● **Required work**
Please copy, exactly as they appear below, the lines from the one containing "insistido en demandar" through the one containing "en particular los incentivos fiscales y los".

Records drawn from a dataset
==========
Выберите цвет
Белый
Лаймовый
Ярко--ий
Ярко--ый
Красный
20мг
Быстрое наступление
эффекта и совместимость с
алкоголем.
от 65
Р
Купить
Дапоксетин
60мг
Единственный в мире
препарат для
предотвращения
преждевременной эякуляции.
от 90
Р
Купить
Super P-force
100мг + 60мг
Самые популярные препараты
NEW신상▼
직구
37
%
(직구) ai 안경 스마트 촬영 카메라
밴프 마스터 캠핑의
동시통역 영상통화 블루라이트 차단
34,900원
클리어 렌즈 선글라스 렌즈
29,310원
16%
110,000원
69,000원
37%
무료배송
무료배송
==========
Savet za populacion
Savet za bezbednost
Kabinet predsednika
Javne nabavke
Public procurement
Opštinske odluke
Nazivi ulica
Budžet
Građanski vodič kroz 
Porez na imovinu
==========
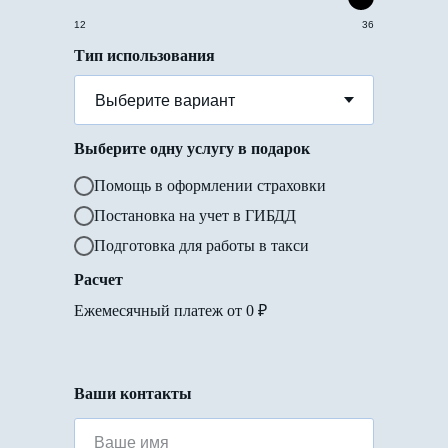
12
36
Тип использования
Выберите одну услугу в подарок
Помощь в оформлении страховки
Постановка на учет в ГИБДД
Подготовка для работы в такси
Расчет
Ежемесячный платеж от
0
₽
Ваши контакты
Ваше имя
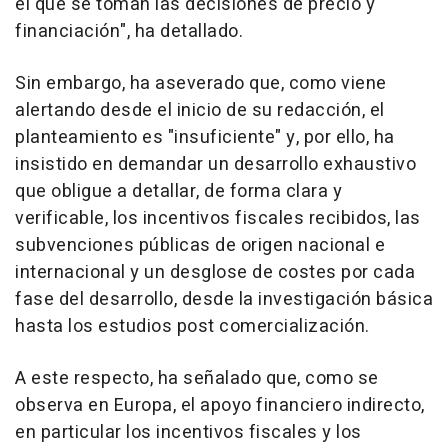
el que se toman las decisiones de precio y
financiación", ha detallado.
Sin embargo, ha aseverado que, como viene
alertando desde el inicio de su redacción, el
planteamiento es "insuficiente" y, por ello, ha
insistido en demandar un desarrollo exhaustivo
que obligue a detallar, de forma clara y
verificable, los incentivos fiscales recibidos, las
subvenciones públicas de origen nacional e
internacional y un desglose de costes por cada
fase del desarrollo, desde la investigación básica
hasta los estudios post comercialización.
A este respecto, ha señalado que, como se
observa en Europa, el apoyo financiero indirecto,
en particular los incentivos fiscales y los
==========
● **Answer section**
insistido en demandar un desarrollo exhaustivo
que obligue a detallar, de forma clara y
verificable, los incentivos fiscales recibidos, las
subvenciones públicas de origen nacional e
internacional y un desglose de costes por cada
fase del desarrollo, desde la investigación básica
hasta los estudios post comercialización.
A este respecto, ha señalado que, como se
observa en Europa, el apoyo financiero indirecto,
en particular los incentivos fiscales y los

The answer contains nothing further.